Problem details = Would you return, word for word, the lines of the data below from the line with "interpretován, jelikož se jedná o zastaralý" through the line with "acerca de una", and no others?

Collected data
_ _ _ _

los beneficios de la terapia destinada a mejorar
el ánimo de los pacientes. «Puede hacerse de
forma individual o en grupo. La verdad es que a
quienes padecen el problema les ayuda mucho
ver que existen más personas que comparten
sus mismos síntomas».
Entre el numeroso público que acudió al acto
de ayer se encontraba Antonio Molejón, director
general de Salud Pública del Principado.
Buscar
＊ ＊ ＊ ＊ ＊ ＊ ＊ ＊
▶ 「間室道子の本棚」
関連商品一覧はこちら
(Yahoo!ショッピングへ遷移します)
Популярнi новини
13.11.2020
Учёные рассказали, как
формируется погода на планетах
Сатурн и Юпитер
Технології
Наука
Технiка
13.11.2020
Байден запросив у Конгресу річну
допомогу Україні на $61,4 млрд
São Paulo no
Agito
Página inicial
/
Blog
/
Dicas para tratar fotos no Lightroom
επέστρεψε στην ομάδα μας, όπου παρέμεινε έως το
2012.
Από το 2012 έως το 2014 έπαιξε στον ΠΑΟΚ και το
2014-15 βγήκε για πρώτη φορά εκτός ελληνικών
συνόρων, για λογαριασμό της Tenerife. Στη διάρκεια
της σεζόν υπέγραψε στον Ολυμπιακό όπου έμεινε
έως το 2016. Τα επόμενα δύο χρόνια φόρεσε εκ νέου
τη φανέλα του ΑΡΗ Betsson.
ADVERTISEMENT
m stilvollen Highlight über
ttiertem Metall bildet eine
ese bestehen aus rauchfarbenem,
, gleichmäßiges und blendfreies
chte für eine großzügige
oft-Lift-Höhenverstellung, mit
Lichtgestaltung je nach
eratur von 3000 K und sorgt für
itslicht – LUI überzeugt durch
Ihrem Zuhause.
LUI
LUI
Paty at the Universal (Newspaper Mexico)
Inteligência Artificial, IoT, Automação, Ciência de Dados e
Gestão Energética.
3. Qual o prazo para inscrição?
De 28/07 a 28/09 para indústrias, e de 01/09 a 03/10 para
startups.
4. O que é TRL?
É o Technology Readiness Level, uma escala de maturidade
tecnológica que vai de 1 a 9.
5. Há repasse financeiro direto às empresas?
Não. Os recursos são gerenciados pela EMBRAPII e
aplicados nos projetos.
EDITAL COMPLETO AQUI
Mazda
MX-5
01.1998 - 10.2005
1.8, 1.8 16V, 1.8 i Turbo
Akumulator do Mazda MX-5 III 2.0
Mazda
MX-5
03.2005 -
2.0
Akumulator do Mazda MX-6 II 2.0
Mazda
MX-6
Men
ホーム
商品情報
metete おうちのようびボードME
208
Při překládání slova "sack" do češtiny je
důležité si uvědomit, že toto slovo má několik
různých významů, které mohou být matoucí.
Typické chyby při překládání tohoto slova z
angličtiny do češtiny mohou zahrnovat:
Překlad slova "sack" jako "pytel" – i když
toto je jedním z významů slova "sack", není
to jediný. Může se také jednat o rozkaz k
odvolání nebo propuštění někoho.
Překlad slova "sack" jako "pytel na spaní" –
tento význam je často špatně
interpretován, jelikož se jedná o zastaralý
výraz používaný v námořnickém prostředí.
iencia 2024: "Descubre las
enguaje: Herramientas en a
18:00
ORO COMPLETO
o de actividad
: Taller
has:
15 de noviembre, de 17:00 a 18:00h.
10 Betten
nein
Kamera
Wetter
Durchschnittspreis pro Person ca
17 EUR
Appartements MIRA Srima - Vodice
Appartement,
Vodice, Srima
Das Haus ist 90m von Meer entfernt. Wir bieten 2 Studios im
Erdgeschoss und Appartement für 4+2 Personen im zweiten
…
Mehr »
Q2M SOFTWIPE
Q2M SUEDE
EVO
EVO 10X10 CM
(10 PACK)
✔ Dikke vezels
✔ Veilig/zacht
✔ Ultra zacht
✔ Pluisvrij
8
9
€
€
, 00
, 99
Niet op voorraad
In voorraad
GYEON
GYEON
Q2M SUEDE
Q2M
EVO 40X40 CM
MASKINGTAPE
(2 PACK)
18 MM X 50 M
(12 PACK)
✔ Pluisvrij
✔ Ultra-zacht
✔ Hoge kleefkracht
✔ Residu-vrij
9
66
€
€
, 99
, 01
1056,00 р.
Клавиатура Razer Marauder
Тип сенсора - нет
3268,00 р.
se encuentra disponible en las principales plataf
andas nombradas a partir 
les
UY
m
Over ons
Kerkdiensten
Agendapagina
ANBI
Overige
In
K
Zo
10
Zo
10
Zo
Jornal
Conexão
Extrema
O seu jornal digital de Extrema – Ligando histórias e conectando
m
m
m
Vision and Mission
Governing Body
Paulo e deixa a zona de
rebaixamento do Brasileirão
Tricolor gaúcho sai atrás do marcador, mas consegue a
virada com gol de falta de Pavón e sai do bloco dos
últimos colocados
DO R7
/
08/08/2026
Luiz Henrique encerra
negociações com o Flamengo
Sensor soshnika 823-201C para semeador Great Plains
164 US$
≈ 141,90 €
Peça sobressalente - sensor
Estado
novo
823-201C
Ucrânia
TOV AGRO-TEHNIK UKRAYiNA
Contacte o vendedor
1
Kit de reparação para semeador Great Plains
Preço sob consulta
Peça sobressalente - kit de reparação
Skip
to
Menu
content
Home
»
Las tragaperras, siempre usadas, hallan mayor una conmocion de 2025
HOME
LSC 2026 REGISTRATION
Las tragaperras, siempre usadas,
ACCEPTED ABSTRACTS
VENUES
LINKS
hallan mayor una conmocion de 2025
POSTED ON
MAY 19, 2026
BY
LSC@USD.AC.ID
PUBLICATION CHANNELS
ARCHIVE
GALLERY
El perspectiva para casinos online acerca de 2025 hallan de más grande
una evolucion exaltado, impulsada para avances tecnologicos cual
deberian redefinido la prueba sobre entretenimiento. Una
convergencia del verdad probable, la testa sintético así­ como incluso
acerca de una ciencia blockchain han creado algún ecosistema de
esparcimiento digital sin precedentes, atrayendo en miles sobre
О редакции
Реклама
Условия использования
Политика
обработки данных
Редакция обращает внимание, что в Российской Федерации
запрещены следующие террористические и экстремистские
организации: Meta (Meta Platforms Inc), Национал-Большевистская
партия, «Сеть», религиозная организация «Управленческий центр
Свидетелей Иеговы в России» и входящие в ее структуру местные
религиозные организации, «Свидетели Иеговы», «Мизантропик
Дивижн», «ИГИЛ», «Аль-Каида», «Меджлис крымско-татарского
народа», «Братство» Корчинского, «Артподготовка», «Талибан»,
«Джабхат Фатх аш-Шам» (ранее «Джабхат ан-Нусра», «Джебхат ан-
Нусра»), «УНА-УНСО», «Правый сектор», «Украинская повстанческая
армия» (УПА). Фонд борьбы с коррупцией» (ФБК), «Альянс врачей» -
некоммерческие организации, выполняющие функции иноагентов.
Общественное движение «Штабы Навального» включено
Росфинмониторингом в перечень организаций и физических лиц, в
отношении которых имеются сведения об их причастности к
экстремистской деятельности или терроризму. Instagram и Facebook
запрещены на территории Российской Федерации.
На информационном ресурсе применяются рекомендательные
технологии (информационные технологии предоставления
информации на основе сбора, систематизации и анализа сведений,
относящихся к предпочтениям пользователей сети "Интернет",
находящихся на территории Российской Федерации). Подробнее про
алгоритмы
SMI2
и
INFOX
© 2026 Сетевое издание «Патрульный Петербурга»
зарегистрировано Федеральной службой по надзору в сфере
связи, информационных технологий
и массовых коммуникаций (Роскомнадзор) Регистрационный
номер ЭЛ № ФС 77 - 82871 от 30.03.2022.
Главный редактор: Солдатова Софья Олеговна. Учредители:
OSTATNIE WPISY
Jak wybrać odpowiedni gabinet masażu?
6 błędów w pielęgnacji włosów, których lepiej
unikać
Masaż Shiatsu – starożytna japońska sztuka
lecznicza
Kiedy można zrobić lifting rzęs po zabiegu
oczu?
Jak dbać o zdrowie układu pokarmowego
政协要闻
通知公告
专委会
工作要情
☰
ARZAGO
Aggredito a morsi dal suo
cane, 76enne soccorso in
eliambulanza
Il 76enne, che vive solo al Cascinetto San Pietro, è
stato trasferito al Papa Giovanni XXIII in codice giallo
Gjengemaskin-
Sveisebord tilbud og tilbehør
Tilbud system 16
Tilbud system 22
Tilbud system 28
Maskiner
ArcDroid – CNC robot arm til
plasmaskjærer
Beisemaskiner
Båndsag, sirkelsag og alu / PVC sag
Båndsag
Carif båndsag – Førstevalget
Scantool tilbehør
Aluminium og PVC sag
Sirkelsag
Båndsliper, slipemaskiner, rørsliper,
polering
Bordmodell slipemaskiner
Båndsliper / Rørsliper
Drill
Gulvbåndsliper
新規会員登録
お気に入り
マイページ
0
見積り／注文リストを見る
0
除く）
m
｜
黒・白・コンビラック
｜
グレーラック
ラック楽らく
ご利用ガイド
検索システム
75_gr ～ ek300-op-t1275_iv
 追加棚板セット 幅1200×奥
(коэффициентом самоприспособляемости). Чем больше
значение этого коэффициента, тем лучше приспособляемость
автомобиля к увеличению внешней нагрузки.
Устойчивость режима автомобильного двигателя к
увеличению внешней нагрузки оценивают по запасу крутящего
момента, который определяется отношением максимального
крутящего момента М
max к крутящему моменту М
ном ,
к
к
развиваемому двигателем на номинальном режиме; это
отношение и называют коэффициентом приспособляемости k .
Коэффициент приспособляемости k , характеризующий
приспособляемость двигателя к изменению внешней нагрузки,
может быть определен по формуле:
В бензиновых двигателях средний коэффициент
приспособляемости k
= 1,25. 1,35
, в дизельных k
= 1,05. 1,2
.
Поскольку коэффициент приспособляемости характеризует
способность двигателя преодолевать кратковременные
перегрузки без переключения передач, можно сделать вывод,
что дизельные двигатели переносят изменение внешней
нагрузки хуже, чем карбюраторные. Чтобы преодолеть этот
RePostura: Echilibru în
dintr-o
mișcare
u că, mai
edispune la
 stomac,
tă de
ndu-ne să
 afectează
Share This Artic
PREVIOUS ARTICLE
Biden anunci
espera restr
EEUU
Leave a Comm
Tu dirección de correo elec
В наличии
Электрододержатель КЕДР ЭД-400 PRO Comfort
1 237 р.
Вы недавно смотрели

_ _ _ _

Task answer =
interpretován, jelikož se jedná o zastaralý
výraz používaný v námořnickém prostředí.
iencia 2024: "Descubre las
enguaje: Herramientas en a
18:00
ORO COMPLETO
o de actividad
: Taller
has:
15 de noviembre, de 17:00 a 18:00h.
10 Betten
nein
Kamera
Wetter
Durchschnittspreis pro Person ca
17 EUR
Appartements MIRA Srima - Vodice
Appartement,
Vodice, Srima
Das Haus ist 90m von Meer entfernt. Wir bieten 2 Studios im
Erdgeschoss und Appartement für 4+2 Personen im zweiten
…
Mehr »
Q2M SOFTWIPE
Q2M SUEDE
EVO
EVO 10X10 CM
(10 PACK)
✔ Dikke vezels
✔ Veilig/zacht
✔ Ultra zacht
✔ Pluisvrij
8
9
€
€
, 00
, 99
Niet op voorraad
In voorraad
GYEON
GYEON
Q2M SUEDE
Q2M
EVO 40X40 CM
MASKINGTAPE
(2 PACK)
18 MM X 50 M
(12 PACK)
✔ Pluisvrij
✔ Ultra-zacht
✔ Hoge kleefkracht
✔ Residu-vrij
9
66
€
€
, 99
, 01
1056,00 р.
Клавиатура Razer Marauder
Тип сенсора - нет
3268,00 р.
se encuentra disponible en las principales plataf
andas nombradas a partir 
les
UY
m
Over ons
Kerkdiensten
Agendapagina
ANBI
Overige
In
K
Zo
10
Zo
10
Zo
Jornal
Conexão
Extrema
O seu jornal digital de Extrema – Ligando histórias e conectando
m
m
m
Vision and Mission
Governing Body
Paulo e deixa a zona de
rebaixamento do Brasileirão
Tricolor gaúcho sai atrás do marcador, mas consegue a
virada com gol de falta de Pavón e sai do bloco dos
últimos colocados
DO R7
/
08/08/2026
Luiz Henrique encerra
negociações com o Flamengo
Sensor soshnika 823-201C para semeador Great Plains
164 US$
≈ 141,90 €
Peça sobressalente - sensor
Estado
novo
823-201C
Ucrânia
TOV AGRO-TEHNIK UKRAYiNA
Contacte o vendedor
1
Kit de reparação para semeador Great Plains
Preço sob consulta
Peça sobressalente - kit de reparação
Skip
to
Menu
content
Home
»
Las tragaperras, siempre usadas, hallan mayor una conmocion de 2025
HOME
LSC 2026 REGISTRATION
Las tragaperras, siempre usadas,
ACCEPTED ABSTRACTS
VENUES
LINKS
hallan mayor una conmocion de 2025
POSTED ON
MAY 19, 2026
BY
LSC@USD.AC.ID
PUBLICATION CHANNELS
ARCHIVE
GALLERY
El perspectiva para casinos online acerca de 2025 hallan de más grande
una evolucion exaltado, impulsada para avances tecnologicos cual
deberian redefinido la prueba sobre entretenimiento. Una
convergencia del verdad probable, la testa sintético así­ como incluso
acerca de una ciencia blockchain han creado algún ecosistema de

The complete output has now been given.